Hidalgo Huertas moved quickly to check this out. In the medicine cabinet there was a room called the operating room “of small dimensions, with an old table and a lamp, as well as two additional tables entirely occupied with rubbish which could be used as soon as it was cleared and cleaned and materials brought from the hospital.” Franco was taken there in an ambulance, “leaving a trail of blood in his wake.” He was placed as quickly as possible on the operating table and the bleeding from the mouth stopped, giving him “a few minutes of rest.”

“It’s worthless”

The doctor, who published some excerpts from his book How and Why Franco was Operated (Garci, 1976), said that the then head of government, Arias Navarro, was present in a small adjoining room; Some ministers, senior army officers and princes of Asturias: “We conducted a rapid medical consultation with varying standards regarding an intervention with undeniable risks. There was even someone outside the regular medical team who described the surgical attempt as “not worth while.” He asserts that he himself joined this trend, when suspicions arose that the dictator had suffered from a blood clot, but a few minutes later Martinez Bordieu appeared declaring that it was a false alarm.

At that moment, they asked Hidalgo Huerta again, and she replied: “If he were my father, I would operate on him right now.” They gave the green light to start the operation at 9:30 p.m. The medical team decided that nine liters of blood would be necessary during the intervention. “The conditions of the improvised operating room were primitive, and in order to get adequate visibility we used a series of flashlights that our colleagues had kept. He added, “The electric scalpel was working poorly due to the power outage, even though all the lights in the palace and its rooms were turned off.”

According to Hidalgo Huerta, this life-or-death process, even if it was for a few days, was satisfactory: “The bleeding was controlled and action was taken locally on the accompanying stomach lesions. We were not permitted to perform gastric bypass surgery which was doomed to failure and was not necessary once the proposed goal had been achieved. The doctor explained: “We sutured the stomach incision, which assured us that the bleeding would not reoccur.”

The green march

After overcoming major stomach bleeding caused by a peptic ulcer, Franco was finally transferred to a La Paz hospital. On November 6, he was in the intensive care unit when Morocco’s King Hassan II took advantage of political uncertainty in Spain to invade the Spanish Sahara with the famous Green March. In light of all the chaos experienced by the regime, which was living its final days, the dictator contracted acute peritonitis, which caused the failure of many organs as a result of the holes that occurred during the aforementioned operation.
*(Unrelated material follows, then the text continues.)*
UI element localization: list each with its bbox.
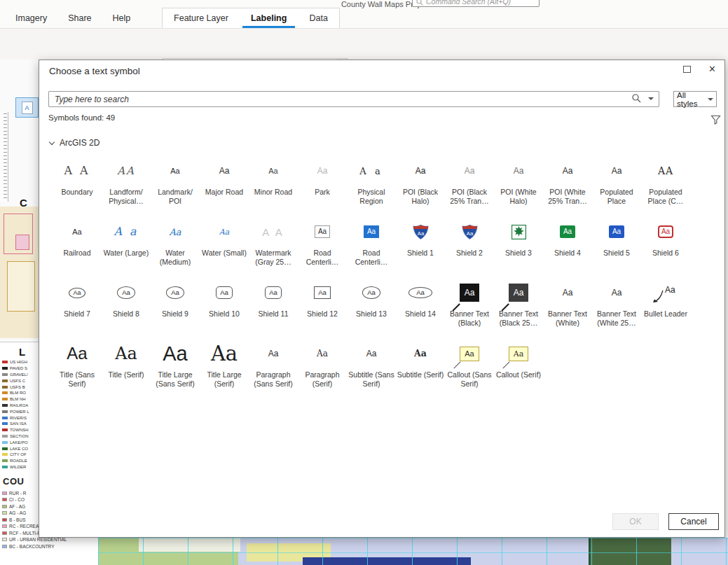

Even though they tried, there seemed to be no solution. On November 15, he underwent surgery for the third and final time, and on the 18th, Hidalgo Huerta announced that he would not be operated on again. “There was nothing to be done, I thought, and when the meeting with the team was over, I went into Caudillo’s room again, and Martinez Bordieu asked me for the last time: ‘Do you think there is something else that can be done?’ My answer was negative,” the doctor recalls.

A day later, the tubes connecting him to the machines keeping him alive were removed, and he died of septic shock on November 20 at 4:20 a.m. The death was announced to the media through a telegram written by Ruffo Gamazo, a senior official in the National Movement press, which included the phrase “Franco is dead” only three times. Two hours later, the news was first broadcast on Radio Nacional and broadcast by Arias Navarro on TVE: “Spaniards, Franco is dead.”